Given that the kidneys are frequently affected in AAV, and that complement C3 fragments are eventually filtered out of the blood by the kidneys and excreted into the urine, detecting levels of these protein fragments in urine could plausibly be a useful strategy for monitoring AAV.
To test this idea, scientists in China analyzed the levels of C3a, C3b, iC3b, C3c, and C3d in urine samples from 22 people with MPO-associated AAV (81.8% women; mean age 71.9 years) and 20 age- and sex-matched healthy people.
Results showed that the average levels of all C3 fragment types were significantly higher in urine from AAV patients than in healthy controls.
BVAS score emerged as a consistent independent predictor of all fragments, reflecting their strong association with disease activity.
Statistical analyses in AAV patients showed that higher urine levels of C3 fragments were significantly associated with more severe body-wide disease, as measured by the validated Birmingham Vasculitis Activity Score (BVAS).
Higher urine C3 fragment levels were also significantly correlated with higher levels of protein and blood in urine, both of which are indicators of kidney damage. However, there was no significant association between urine levels of these fragments and blood creatinine levels, a marker of kidney health.
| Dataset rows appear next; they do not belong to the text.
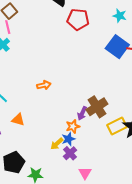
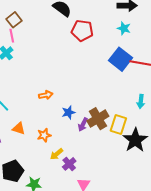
orange star: (73, 126) -> (44, 135), moved
yellow rectangle: (117, 126) -> (118, 125), moved, turned -48
blue star: (68, 139) -> (68, 112), moved

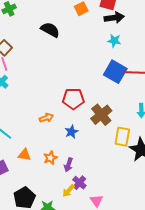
red pentagon: (82, 30) -> (73, 99), moved
brown cross: (98, 119) -> (101, 115), moved
purple arrow: (83, 125) -> (68, 165), moved
yellow arrow: (56, 154) -> (68, 191), moved

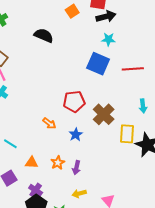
blue square: (115, 72) -> (98, 64), moved
orange arrow: (46, 118) -> (49, 123), turned 64
purple cross: (79, 183) -> (36, 190), moved
yellow arrow: (68, 191) -> (79, 193), turned 40

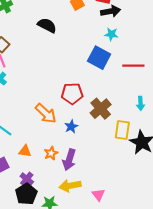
orange arrow: (49, 123) -> (46, 113), size x1.6
purple arrow: (76, 168) -> (69, 160), size x1.5
yellow arrow: (79, 193) -> (70, 186), size x1.5

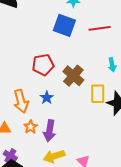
orange arrow: (46, 113) -> (21, 101), moved, turned 40

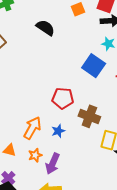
brown cross: (73, 76) -> (89, 116), turned -35
orange arrow: (21, 101) -> (32, 128), turned -150

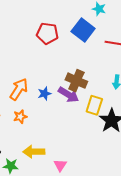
red pentagon: (63, 98) -> (47, 33), moved
purple arrow: (53, 164) -> (69, 95), moved, turned -85

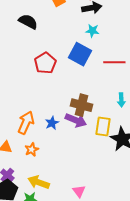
red pentagon: (47, 33) -> (45, 63), turned -30
yellow arrow: (34, 152) -> (39, 182), moved, turned 30

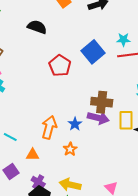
cyan star: (92, 31) -> (123, 40), moved
blue square: (80, 54) -> (93, 52), turned 30
orange star: (32, 150) -> (70, 149), moved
These data suggest that C3 fragments are a sign of inflammation and complement activation in the kidneys, but not necessarily reduced kidney function, the team noted.
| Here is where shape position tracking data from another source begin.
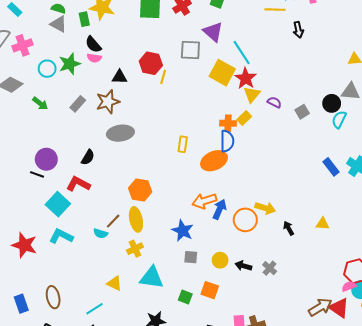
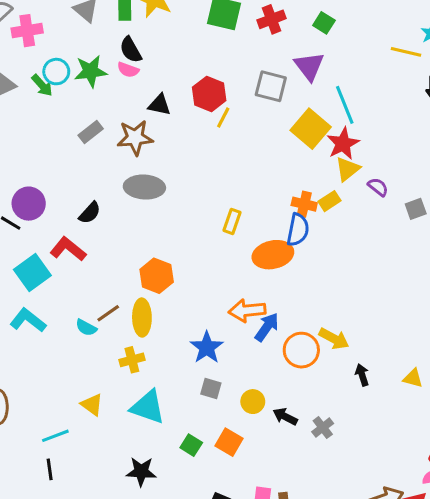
green arrow: (40, 103) -> (42, 85), moved

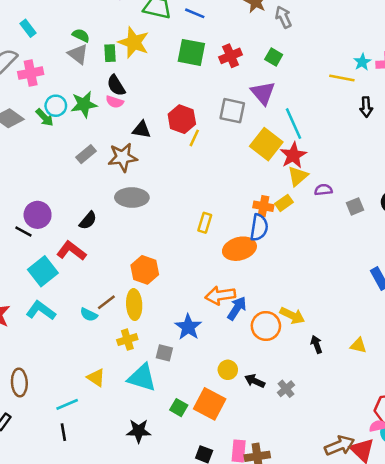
purple semicircle: (378, 187) -> (323, 190), turned -42
gray square: (211, 388) -> (164, 353), moved
orange square: (229, 442) -> (210, 404), size x1.4

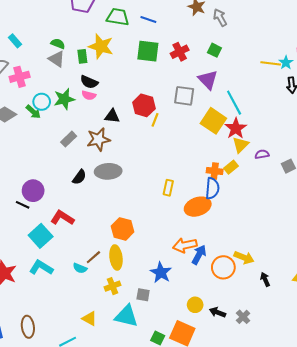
cyan star: (362, 62) -> (286, 63), moved
black semicircle: (116, 85) -> (89, 82), turned -30
black semicircle: (88, 220) -> (79, 177), moved

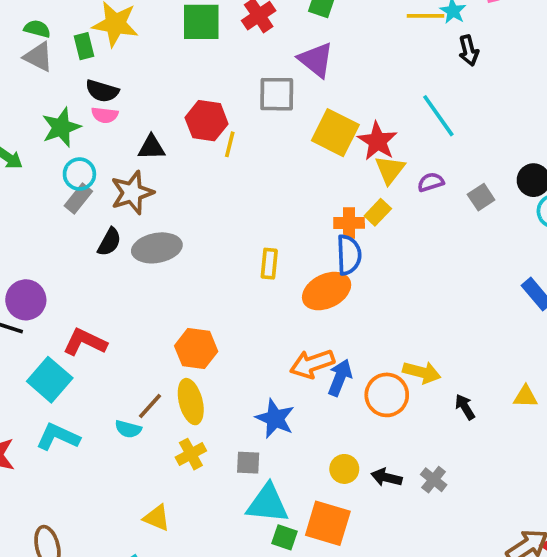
cyan circle: (42, 102) -> (79, 174), moved
cyan line: (234, 103) -> (438, 116), moved
black semicircle: (79, 177) -> (109, 242), moved
cyan triangle: (126, 316) -> (268, 504), moved

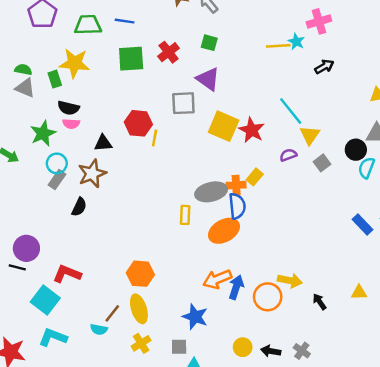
black arrow: (469, 50) -> (324, 67), moved, turned -102
yellow triangle: (390, 170) -> (310, 135), moved
gray ellipse: (157, 248) -> (211, 192), moved

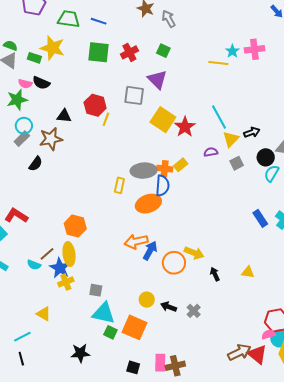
cyan star: (296, 42) -> (232, 51), moved
black arrow: (324, 67) -> (252, 132), moved
green rectangle: (55, 79) -> (34, 58), turned -64
pink semicircle: (71, 124) -> (25, 84), moved
blue star: (195, 317) -> (60, 268), moved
“BVAS score emerged as a consistent independent predictor of all fragments, reflecting their strong association with disease activity,” the researchers wrote. “The particularly strong correlation between urinary C3 fragments and BVAS directly confirms that [body-wide] disease activity is closely coupled with intense, localized complement cleavage within the kidney.”
Collectively, the data suggest that measuring urinary C3 fragments may be a useful way to assess kidney inflammation in people with AAV noninvasively, the researchers concluded. They stressed, however, that this study was limited to a small number of patients, so further investigations are needed to validate and expand upon these findings.